* Records for the task
########################################

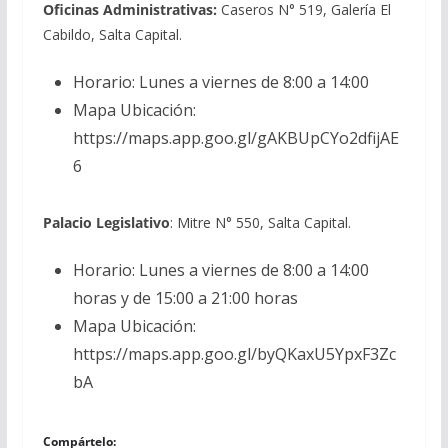
Oficinas Administrativas:
Caseros N° 519, Galería El
Cabildo, Salta Capital.
Horario: Lunes a viernes de 8:00 a 14:00
Mapa Ubicación:
https://maps.app.goo.gl/gAKBUpCYo2dfijAE
6
Palacio Legislativo
: Mitre N° 550, Salta Capital.
Horario: Lunes a viernes de 8:00 a 14:00
horas y de 15:00 a 21:00 horas
Mapa Ubicación:
https://maps.app.goo.gl/byQKaxU5YpxF3Zc
bA
Compártelo:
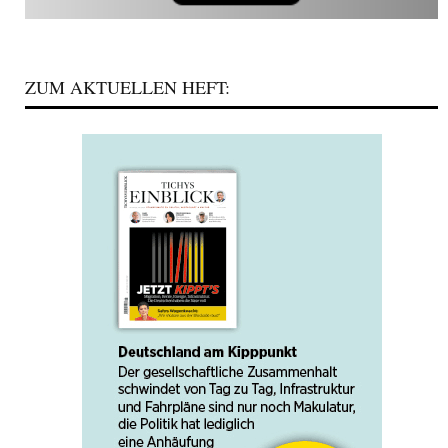
ZUM AKTUELLEN HEFT:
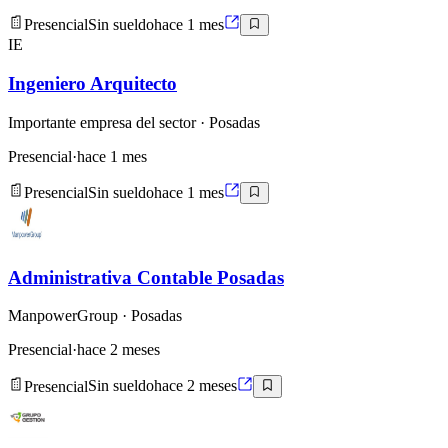
Presencial
Sin sueldo
hace 1 mes
IE
Ingeniero Arquitecto
Importante empresa del sector
· Posadas
Presencial
·
hace 1 mes
Presencial
Sin sueldo
hace 1 mes
Administrativa Contable Posadas
ManpowerGroup
· Posadas
Presencial
·
hace 2 meses
Presencial
Sin sueldo
hace 2 meses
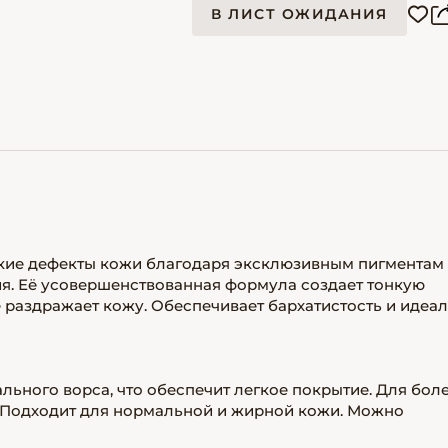
В ЛИСТ ОЖИДАНИЯ
кие дефекты кожи благодаря эксклюзивным пигментам
. Её усовершенствованная формула создает тонкую
е раздражает кожу. Обеспечивает бархатистость и идеа
ьного ворса, что обеспечит легкое покрытие. Для бол
. Подходит для нормальной и жирной кожи. Можно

########################################

* About this exercise
Return every line above that contains the word "Salta".

* Solution to this problem
Cabildo, Salta Capital.
: Mitre N° 550, Salta Capital.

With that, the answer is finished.